TASK OBJECTIVE: A verbatim copy of every record is required, and no pictures should be included.

EXERCISE INPUT:

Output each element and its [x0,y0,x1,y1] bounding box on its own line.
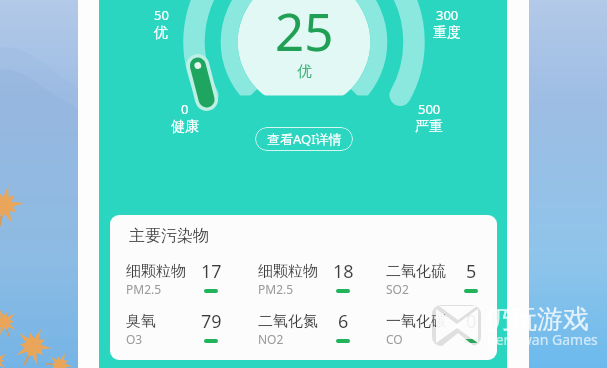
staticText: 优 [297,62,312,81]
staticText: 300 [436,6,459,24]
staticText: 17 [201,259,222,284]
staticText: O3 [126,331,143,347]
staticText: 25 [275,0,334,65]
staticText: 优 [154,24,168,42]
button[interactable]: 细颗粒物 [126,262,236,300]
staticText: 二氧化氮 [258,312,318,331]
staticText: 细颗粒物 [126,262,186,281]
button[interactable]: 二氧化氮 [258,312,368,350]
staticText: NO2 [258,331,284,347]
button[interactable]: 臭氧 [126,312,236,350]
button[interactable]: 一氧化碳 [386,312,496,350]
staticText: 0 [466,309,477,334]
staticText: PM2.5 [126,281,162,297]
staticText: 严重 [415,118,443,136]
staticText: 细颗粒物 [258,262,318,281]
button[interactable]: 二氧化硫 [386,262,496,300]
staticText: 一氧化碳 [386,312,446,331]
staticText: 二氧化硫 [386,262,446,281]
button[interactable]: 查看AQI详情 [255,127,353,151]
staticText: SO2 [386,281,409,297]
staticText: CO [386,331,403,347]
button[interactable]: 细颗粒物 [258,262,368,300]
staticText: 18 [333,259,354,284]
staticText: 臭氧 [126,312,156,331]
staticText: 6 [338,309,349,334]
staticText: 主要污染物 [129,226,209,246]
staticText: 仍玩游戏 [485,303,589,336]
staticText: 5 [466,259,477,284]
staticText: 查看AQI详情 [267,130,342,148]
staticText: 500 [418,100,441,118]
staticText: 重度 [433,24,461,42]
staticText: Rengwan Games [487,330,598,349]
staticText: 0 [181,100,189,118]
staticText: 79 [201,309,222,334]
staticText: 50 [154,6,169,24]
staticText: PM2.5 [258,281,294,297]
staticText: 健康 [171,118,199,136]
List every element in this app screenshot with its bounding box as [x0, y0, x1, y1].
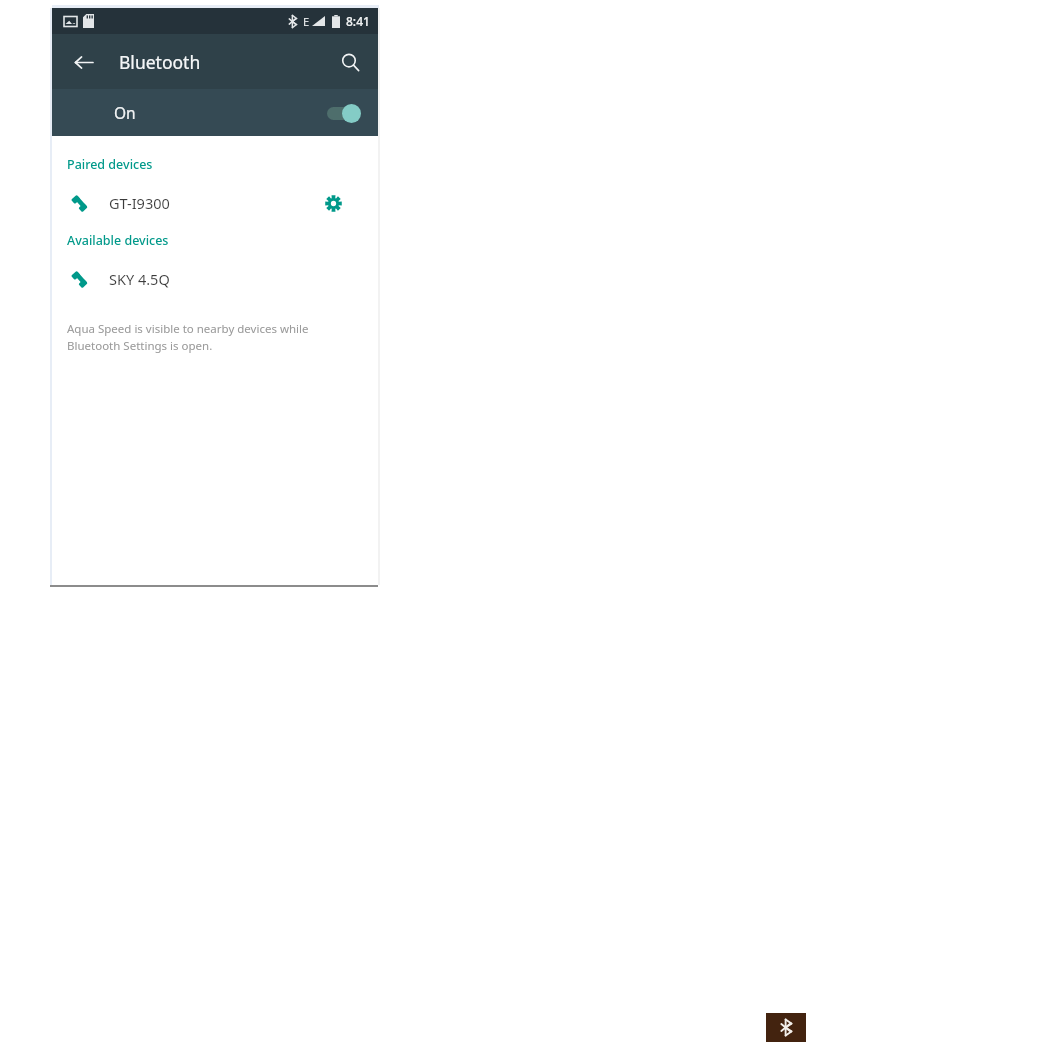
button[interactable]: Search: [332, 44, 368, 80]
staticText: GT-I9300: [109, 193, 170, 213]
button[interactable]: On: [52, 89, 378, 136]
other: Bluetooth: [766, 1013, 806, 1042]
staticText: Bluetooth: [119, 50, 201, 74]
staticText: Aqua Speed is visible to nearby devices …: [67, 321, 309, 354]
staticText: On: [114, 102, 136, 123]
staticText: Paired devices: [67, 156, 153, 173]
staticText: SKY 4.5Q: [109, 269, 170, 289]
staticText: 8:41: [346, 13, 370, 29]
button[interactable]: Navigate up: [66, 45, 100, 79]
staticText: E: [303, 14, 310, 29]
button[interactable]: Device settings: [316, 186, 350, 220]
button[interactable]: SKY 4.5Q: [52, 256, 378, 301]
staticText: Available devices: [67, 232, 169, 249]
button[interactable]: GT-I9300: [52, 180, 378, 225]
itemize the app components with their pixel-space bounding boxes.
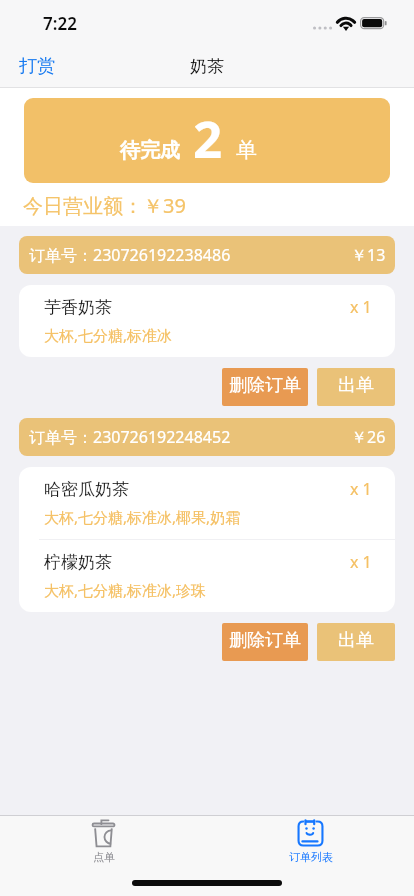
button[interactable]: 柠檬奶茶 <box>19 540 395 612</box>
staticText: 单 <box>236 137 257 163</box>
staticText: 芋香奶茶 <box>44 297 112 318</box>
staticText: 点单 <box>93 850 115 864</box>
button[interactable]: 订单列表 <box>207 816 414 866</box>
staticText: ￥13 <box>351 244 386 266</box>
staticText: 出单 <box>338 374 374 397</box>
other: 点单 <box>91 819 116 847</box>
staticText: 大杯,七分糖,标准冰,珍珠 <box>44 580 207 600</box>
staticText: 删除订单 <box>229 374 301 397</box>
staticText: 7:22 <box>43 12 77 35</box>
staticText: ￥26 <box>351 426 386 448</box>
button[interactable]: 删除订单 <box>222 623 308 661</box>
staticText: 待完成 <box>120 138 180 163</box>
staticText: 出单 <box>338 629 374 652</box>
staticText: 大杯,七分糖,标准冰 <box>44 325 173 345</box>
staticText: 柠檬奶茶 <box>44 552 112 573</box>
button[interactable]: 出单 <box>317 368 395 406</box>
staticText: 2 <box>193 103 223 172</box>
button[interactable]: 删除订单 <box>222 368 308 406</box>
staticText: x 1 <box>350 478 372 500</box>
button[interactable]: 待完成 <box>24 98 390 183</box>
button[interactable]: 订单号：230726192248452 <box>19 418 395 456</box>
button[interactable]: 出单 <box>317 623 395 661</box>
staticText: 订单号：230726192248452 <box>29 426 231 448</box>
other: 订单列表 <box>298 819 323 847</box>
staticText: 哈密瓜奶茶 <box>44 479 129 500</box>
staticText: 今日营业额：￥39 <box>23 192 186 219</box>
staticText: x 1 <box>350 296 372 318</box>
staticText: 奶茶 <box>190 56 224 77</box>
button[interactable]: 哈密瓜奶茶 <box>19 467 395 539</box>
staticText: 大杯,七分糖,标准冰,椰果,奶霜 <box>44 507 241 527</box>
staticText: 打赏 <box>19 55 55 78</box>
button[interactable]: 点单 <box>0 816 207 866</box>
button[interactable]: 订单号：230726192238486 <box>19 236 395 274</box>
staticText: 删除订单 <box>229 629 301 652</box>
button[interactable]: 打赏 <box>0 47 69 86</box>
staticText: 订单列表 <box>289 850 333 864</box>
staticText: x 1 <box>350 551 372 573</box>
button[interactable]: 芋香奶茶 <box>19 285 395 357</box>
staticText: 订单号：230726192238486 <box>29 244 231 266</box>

TASK SOLUTION:
Output each element and its [x0,y0,x1,y1] bounding box on its own line.
staticText: 优 [297,62,312,81]
staticText: 300 [436,6,459,24]
staticText: 17 [201,259,222,284]
staticText: O3 [126,331,143,347]
staticText: 25 [275,0,334,65]
staticText: 优 [154,24,168,42]
button[interactable]: 细颗粒物 [126,262,236,300]
staticText: 二氧化氮 [258,312,318,331]
staticText: 细颗粒物 [126,262,186,281]
button[interactable]: 二氧化氮 [258,312,368,350]
staticText: NO2 [258,331,284,347]
button[interactable]: 臭氧 [126,312,236,350]
button[interactable]: 一氧化碳 [386,312,496,350]
staticText: 0 [466,309,477,334]
staticText: PM2.5 [126,281,162,297]
staticText: 严重 [415,118,443,136]
staticText: 细颗粒物 [258,262,318,281]
button[interactable]: 二氧化硫 [386,262,496,300]
staticText: 一氧化碳 [386,312,446,331]
staticText: 二氧化硫 [386,262,446,281]
button[interactable]: 查看AQI详情 [255,127,353,151]
staticText: SO2 [386,281,409,297]
staticText: CO [386,331,403,347]
button[interactable]: 细颗粒物 [258,262,368,300]
staticText: 18 [333,259,354,284]
staticText: 臭氧 [126,312,156,331]
staticText: 6 [338,309,349,334]
staticText: 主要污染物 [129,226,209,246]
staticText: 仍玩游戏 [485,303,589,336]
staticText: 5 [466,259,477,284]
staticText: 查看AQI详情 [267,130,342,148]
staticText: 500 [418,100,441,118]
staticText: 重度 [433,24,461,42]
staticText: Rengwan Games [487,330,598,349]
staticText: 0 [181,100,189,118]
staticText: 79 [201,309,222,334]
staticText: 50 [154,6,169,24]
staticText: PM2.5 [258,281,294,297]
staticText: 健康 [171,118,199,136]
List every element in this app screenshot with its bounding box as [x0, y0, x1, y1].
button[interactable]: Search: [332, 44, 368, 80]
staticText: GT-I9300: [109, 193, 170, 213]
button[interactable]: On: [52, 89, 378, 136]
other: Bluetooth: [766, 1013, 806, 1042]
staticText: Bluetooth: [119, 50, 201, 74]
staticText: Aqua Speed is visible to nearby devices …: [67, 321, 309, 354]
staticText: On: [114, 102, 136, 123]
staticText: Paired devices: [67, 156, 153, 173]
staticText: SKY 4.5Q: [109, 269, 170, 289]
staticText: 8:41: [346, 13, 370, 29]
button[interactable]: Navigate up: [66, 45, 100, 79]
staticText: E: [303, 14, 310, 29]
button[interactable]: Device settings: [316, 186, 350, 220]
button[interactable]: SKY 4.5Q: [52, 256, 378, 301]
staticText: Available devices: [67, 232, 169, 249]
button[interactable]: GT-I9300: [52, 180, 378, 225]
itemize the app components with their pixel-space bounding boxes.
button[interactable]: 柠檬奶茶 <box>19 540 395 612</box>
staticText: 单 <box>236 137 257 163</box>
staticText: 芋香奶茶 <box>44 297 112 318</box>
staticText: 点单 <box>93 850 115 864</box>
button[interactable]: 订单列表 <box>207 816 414 866</box>
staticText: ￥13 <box>351 244 386 266</box>
staticText: 出单 <box>338 374 374 397</box>
other: 点单 <box>91 819 116 847</box>
staticText: 大杯,七分糖,标准冰,珍珠 <box>44 580 207 600</box>
staticText: 删除订单 <box>229 374 301 397</box>
staticText: 7:22 <box>43 12 77 35</box>
staticText: ￥26 <box>351 426 386 448</box>
button[interactable]: 删除订单 <box>222 623 308 661</box>
staticText: 待完成 <box>120 138 180 163</box>
staticText: 出单 <box>338 629 374 652</box>
staticText: 大杯,七分糖,标准冰 <box>44 325 173 345</box>
staticText: 柠檬奶茶 <box>44 552 112 573</box>
button[interactable]: 出单 <box>317 368 395 406</box>
staticText: 2 <box>193 103 223 172</box>
button[interactable]: 删除订单 <box>222 368 308 406</box>
staticText: x 1 <box>350 478 372 500</box>
button[interactable]: 待完成 <box>24 98 390 183</box>
button[interactable]: 订单号：230726192248452 <box>19 418 395 456</box>
button[interactable]: 出单 <box>317 623 395 661</box>
staticText: 订单号：230726192248452 <box>29 426 231 448</box>
other: 订单列表 <box>298 819 323 847</box>
staticText: 哈密瓜奶茶 <box>44 479 129 500</box>
staticText: 今日营业额：￥39 <box>23 192 186 219</box>
staticText: x 1 <box>350 296 372 318</box>
staticText: 奶茶 <box>190 56 224 77</box>
button[interactable]: 哈密瓜奶茶 <box>19 467 395 539</box>
staticText: 大杯,七分糖,标准冰,椰果,奶霜 <box>44 507 241 527</box>
staticText: 打赏 <box>19 55 55 78</box>
button[interactable]: 点单 <box>0 816 207 866</box>
button[interactable]: 订单号：230726192238486 <box>19 236 395 274</box>
staticText: 删除订单 <box>229 629 301 652</box>
button[interactable]: 打赏 <box>0 47 69 86</box>
staticText: 订单列表 <box>289 850 333 864</box>
staticText: x 1 <box>350 551 372 573</box>
button[interactable]: 芋香奶茶 <box>19 285 395 357</box>
staticText: 订单号：230726192238486 <box>29 244 231 266</box>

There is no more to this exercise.